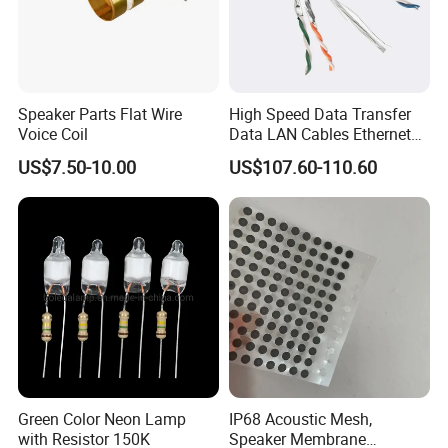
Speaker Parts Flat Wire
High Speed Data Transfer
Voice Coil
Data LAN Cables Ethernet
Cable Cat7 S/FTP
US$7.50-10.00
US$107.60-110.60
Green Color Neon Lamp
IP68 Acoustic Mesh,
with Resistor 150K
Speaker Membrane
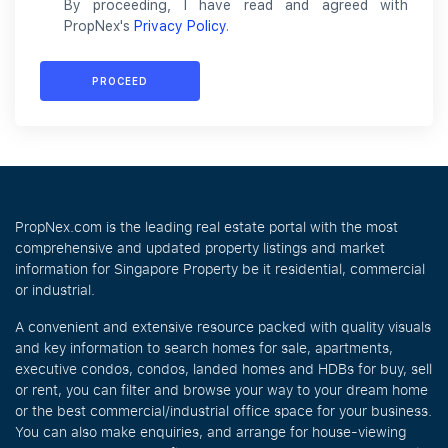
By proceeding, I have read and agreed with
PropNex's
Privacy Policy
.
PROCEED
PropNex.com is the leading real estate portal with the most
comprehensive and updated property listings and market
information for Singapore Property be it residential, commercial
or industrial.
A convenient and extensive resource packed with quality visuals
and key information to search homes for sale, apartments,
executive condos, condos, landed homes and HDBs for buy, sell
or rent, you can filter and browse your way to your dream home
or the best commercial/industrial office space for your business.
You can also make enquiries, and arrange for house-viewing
■ ■ ■ ■ ■
Return the entries unchanged, save for the pictures, which do not belong in the copy.

Speaker Parts Flat Wire
High Speed Data Transfer
Voice Coil
Data LAN Cables Ethernet
Cable Cat7 S/FTP
US$7.50-10.00
US$107.60-110.60
Green Color Neon Lamp
IP68 Acoustic Mesh,
with Resistor 150K
Speaker Membrane
By proceeding, I have read and agreed with
PropNex's
Privacy Policy
.
PROCEED
PropNex.com is the leading real estate portal with the most
comprehensive and updated property listings and market
information for Singapore Property be it residential, commercial
or industrial.
A convenient and extensive resource packed with quality visuals
and key information to search homes for sale, apartments,
executive condos, condos, landed homes and HDBs for buy, sell
or rent, you can filter and browse your way to your dream home
or the best commercial/industrial office space for your business.
You can also make enquiries, and arrange for house-viewing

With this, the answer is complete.